> Action item
Repeat each record below exactly, omitting whatever pictures appear in it.

Saved data entries
>>>
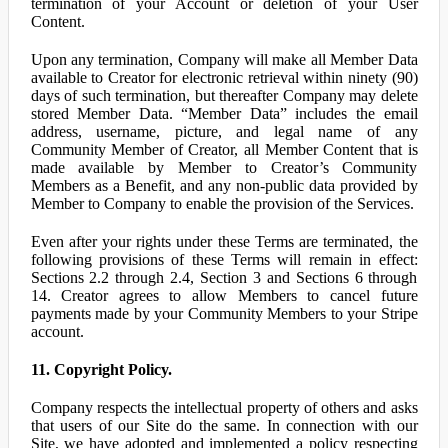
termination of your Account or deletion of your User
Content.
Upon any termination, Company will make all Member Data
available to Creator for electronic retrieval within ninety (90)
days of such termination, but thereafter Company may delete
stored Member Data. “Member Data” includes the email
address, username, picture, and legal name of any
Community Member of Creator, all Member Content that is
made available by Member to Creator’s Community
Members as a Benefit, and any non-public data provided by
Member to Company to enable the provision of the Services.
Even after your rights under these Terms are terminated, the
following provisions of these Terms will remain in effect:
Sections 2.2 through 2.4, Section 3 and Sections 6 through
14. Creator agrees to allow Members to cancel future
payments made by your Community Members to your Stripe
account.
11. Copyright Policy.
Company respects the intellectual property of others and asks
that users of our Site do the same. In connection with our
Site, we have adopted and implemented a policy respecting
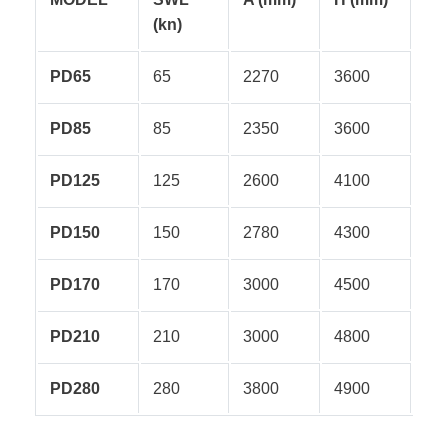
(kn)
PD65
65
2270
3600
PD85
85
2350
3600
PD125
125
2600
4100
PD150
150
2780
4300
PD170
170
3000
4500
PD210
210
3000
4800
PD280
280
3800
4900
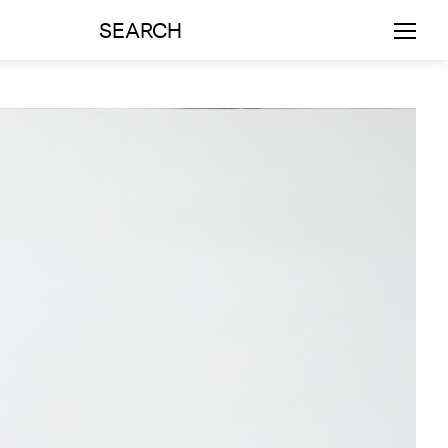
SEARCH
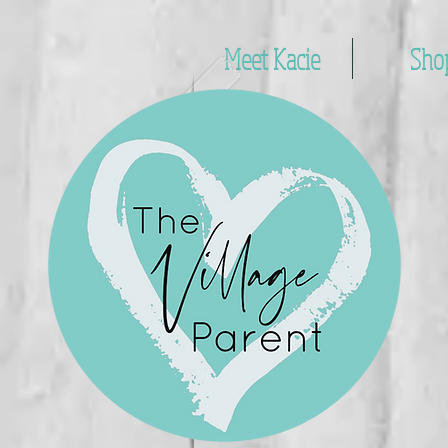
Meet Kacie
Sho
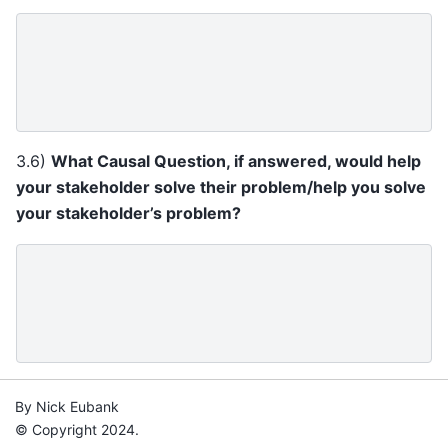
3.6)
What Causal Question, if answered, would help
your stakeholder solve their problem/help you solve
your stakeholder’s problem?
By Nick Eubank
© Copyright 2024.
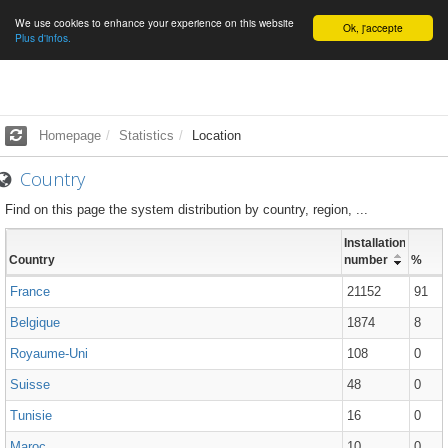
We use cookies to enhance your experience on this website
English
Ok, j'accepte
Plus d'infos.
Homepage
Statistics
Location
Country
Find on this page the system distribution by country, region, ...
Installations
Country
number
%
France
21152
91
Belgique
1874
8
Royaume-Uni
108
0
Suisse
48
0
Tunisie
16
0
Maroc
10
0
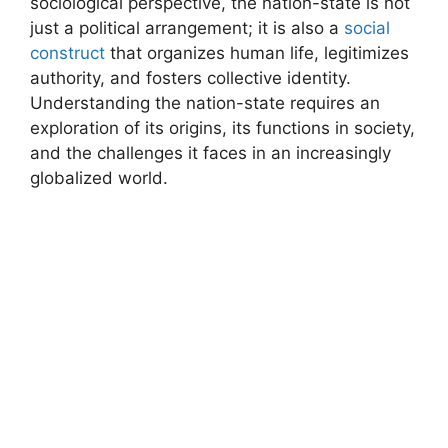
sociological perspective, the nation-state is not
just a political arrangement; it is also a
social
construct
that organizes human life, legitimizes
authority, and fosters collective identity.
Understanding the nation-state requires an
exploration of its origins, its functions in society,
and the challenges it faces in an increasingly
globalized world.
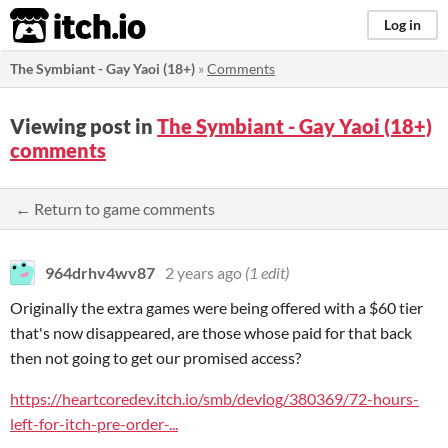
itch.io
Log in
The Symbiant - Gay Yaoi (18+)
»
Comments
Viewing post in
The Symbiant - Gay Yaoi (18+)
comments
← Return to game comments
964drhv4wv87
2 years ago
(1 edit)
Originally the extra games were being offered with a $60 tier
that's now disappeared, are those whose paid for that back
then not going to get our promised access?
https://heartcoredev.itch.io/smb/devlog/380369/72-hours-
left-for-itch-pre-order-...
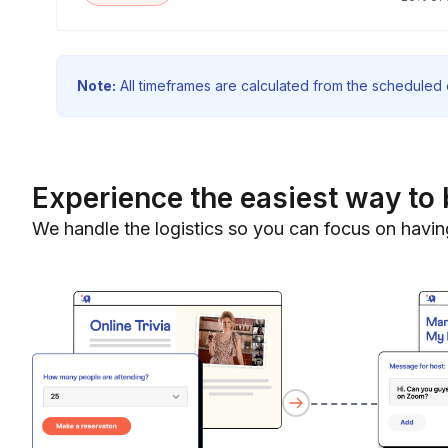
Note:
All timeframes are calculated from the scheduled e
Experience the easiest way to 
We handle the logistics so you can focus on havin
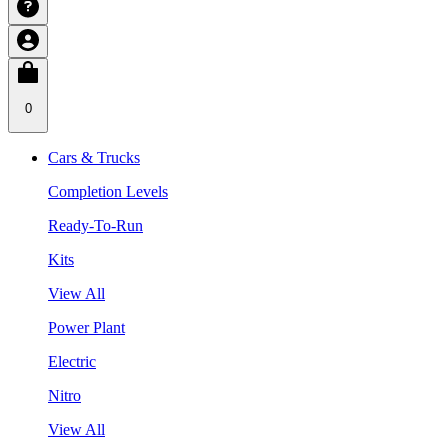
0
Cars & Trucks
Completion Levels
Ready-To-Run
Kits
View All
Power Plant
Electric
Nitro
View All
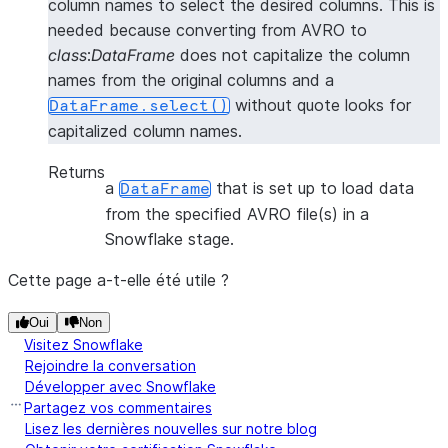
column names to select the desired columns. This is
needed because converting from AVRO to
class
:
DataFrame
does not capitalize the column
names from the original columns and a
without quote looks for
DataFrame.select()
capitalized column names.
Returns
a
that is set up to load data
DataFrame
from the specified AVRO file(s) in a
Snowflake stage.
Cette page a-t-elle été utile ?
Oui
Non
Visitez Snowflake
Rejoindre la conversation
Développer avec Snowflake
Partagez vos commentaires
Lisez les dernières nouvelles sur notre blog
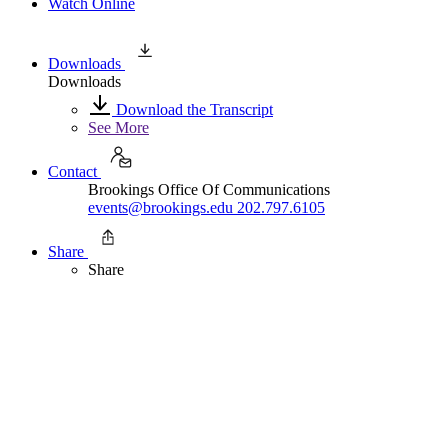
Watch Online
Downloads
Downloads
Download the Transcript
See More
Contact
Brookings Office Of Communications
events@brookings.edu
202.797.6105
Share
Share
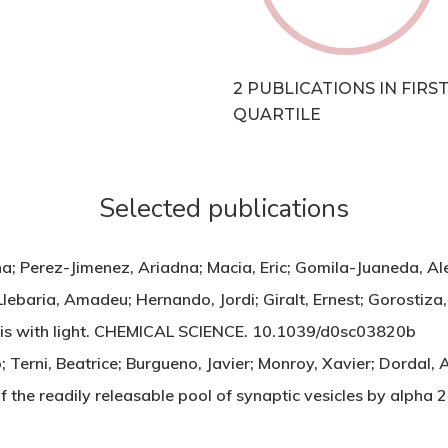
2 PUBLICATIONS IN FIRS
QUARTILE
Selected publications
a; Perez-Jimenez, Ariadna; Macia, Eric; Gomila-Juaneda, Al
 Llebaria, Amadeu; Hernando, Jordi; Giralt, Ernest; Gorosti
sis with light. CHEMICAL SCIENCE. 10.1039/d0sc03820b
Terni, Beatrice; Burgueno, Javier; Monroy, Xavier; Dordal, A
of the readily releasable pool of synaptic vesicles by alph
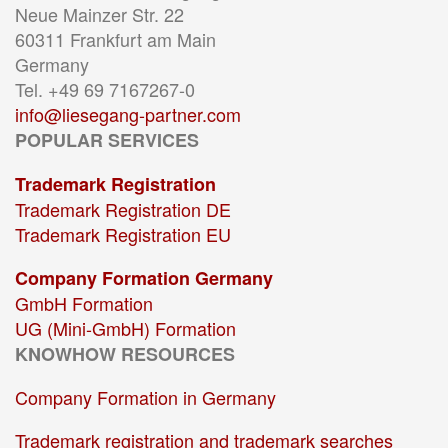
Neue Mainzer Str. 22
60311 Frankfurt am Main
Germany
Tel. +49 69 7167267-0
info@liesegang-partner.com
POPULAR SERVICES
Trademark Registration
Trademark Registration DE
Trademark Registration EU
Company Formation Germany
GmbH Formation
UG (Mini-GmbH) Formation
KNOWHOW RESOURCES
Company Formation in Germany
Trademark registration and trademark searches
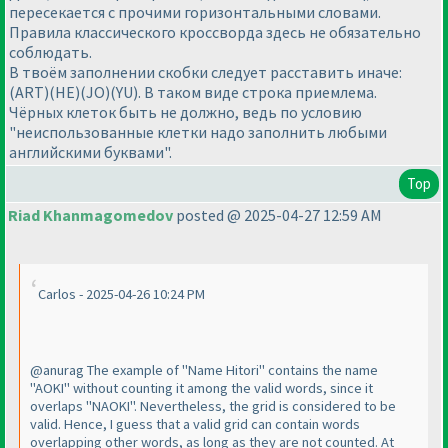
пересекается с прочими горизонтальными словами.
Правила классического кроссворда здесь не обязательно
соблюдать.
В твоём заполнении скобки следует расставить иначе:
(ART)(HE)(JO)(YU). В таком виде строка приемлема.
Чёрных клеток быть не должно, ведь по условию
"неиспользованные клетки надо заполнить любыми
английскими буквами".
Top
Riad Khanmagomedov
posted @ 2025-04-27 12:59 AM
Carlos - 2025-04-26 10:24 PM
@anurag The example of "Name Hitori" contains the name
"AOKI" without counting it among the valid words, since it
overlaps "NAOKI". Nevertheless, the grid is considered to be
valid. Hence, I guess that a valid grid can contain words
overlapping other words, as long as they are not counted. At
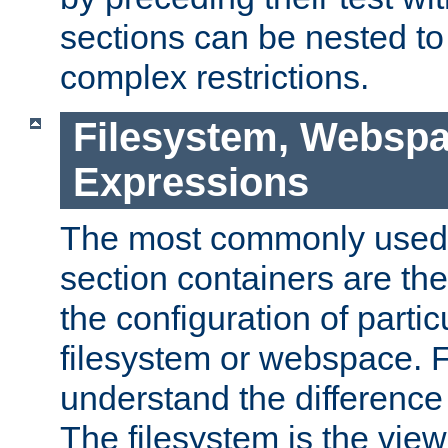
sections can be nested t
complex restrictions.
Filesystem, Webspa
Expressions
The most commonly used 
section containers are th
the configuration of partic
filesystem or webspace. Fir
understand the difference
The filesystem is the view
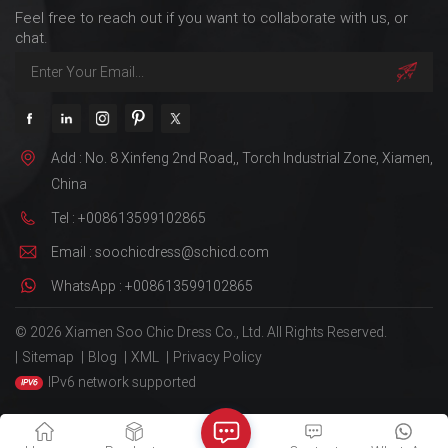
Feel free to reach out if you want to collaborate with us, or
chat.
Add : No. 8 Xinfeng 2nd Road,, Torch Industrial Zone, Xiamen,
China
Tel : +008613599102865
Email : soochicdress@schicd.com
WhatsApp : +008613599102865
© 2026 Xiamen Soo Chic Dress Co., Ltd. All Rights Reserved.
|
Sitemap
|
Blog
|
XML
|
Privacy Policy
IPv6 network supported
<<<
> Output below
termination of your Account or deletion of your User
Content.
Upon any termination, Company will make all Member Data
available to Creator for electronic retrieval within ninety (90)
days of such termination, but thereafter Company may delete
stored Member Data. “Member Data” includes the email
address, username, picture, and legal name of any
Community Member of Creator, all Member Content that is
made available by Member to Creator’s Community
Members as a Benefit, and any non-public data provided by
Member to Company to enable the provision of the Services.
Even after your rights under these Terms are terminated, the
following provisions of these Terms will remain in effect:
Sections 2.2 through 2.4, Section 3 and Sections 6 through
14. Creator agrees to allow Members to cancel future
payments made by your Community Members to your Stripe
account.
11. Copyright Policy.
Company respects the intellectual property of others and asks
that users of our Site do the same. In connection with our
Site, we have adopted and implemented a policy respecting
(kn)
PD65
65
2270
3600
PD85
85
2350
3600
PD125
125
2600
4100
PD150
150
2780
4300
PD170
170
3000
4500
PD210
210
3000
4800
PD280
280
3800
4900
SEARCH
Meet Kacie
Sho
3.6)
What Causal Question, if answered, would help
your stakeholder solve their problem/help you solve
your stakeholder’s problem?
By Nick Eubank
© Copyright 2024.
We use cookies to enhance your experience on this website
English
Ok, j'accepte
Plus d'infos.
Homepage
Statistics
Location
Country
Find on this page the system distribution by country, region, ...
Installations
Country
number
%
France
21152
91
Belgique
1874
8
Royaume-Uni
108
0
Suisse
48
0
Tunisie
16
0
Maroc
10
0
sociological perspective, the nation-state is not
just a political arrangement; it is also a
social
construct
that organizes human life, legitimizes
authority, and fosters collective identity.
Understanding the nation-state requires an
exploration of its origins, its functions in society,
and the challenges it faces in an increasingly
globalized world.
itch.io
Log in
The Symbiant - Gay Yaoi (18+)
»
Comments
Viewing post in
The Symbiant - Gay Yaoi (18+)
comments
← Return to game comments
964drhv4wv87
2 years ago
(1 edit)
Originally the extra games were being offered with a $60 tier
that's now disappeared, are those whose paid for that back
then not going to get our promised access?
https://heartcoredev.itch.io/smb/devlog/380369/72-hours-
left-for-itch-pre-order-...
Note:
All timeframes are calculated from the scheduled e
Experience the easiest way to 
We handle the logistics so you can focus on havin
0
Cars & Trucks
Completion Levels
Ready-To-Run
Kits
View All
Power Plant
Electric
Nitro
View All
column names to select the desired columns. This is
needed because converting from AVRO to
class
:
DataFrame
does not capitalize the column
names from the original columns and a
without quote looks for
DataFrame.select()
capitalized column names.
Returns
a
that is set up to load data
DataFrame
from the specified AVRO file(s) in a
Snowflake stage.
Cette page a-t-elle été utile ?
Oui
Non
Visitez Snowflake
Rejoindre la conversation
Développer avec Snowflake
Partagez vos commentaires
Lisez les dernières nouvelles sur notre blog
Watch Online
Downloads
Downloads
Download the Transcript
See More
Contact
Brookings Office Of Communications
events@brookings.edu
202.797.6105
Share
Share
2 PUBLICATIONS IN FIRS
QUARTILE
Selected publications
a; Perez-Jimenez, Ariadna; Macia, Eric; Gomila-Juaneda, Al
 Llebaria, Amadeu; Hernando, Jordi; Giralt, Ernest; Gorosti
sis with light. CHEMICAL SCIENCE. 10.1039/d0sc03820b
Terni, Beatrice; Burgueno, Javier; Monroy, Xavier; Dordal, A
of the readily releasable pool of synaptic vesicles by alph
Neue Mainzer Str. 22
60311 Frankfurt am Main
Germany
Tel. +49 69 7167267-0
info@liesegang-partner.com
POPULAR SERVICES
Trademark Registration
Trademark Registration DE
Trademark Registration EU
Company Formation Germany
GmbH Formation
UG (Mini-GmbH) Formation
KNOWHOW RESOURCES
Company Formation in Germany
Trademark registration and trademark searches
пересекается с прочими горизонтальными словами.
Правила классического кроссворда здесь не обязательно
соблюдать.
В твоём заполнении скобки следует расставить иначе:
(ART)(HE)(JO)(YU). В таком виде строка приемлема.
Чёрных клеток быть не должно, ведь по условию
"неиспользованные клетки надо заполнить любыми
английскими буквами".
Top
Riad Khanmagomedov
posted @ 2025-04-27 12:59 AM
Carlos - 2025-04-26 10:24 PM
@anurag The example of "Name Hitori" contains the name
"AOKI" without counting it among the valid words, since it
overlaps "NAOKI". Nevertheless, the grid is considered to be
valid. Hence, I guess that a valid grid can contain words
overlapping other words, as long as they are not counted. At
sections can be nested t
complex restrictions.
Filesystem, Webspa
Expressions
The most commonly used 
section containers are th
the configuration of partic
filesystem or webspace. Fir
understand the difference
The filesystem is the view
Feel free to reach out if you want to collaborate with us, or
chat.
Add : No. 8 Xinfeng 2nd Road,, Torch Industrial Zone, Xiamen,
China
Tel : +008613599102865
Email : soochicdress@schicd.com
WhatsApp : +008613599102865
© 2026 Xiamen Soo Chic Dress Co., Ltd. All Rights Reserved.
|
Sitemap
|
Blog
|
XML
|
Privacy Policy
IPv6 network supported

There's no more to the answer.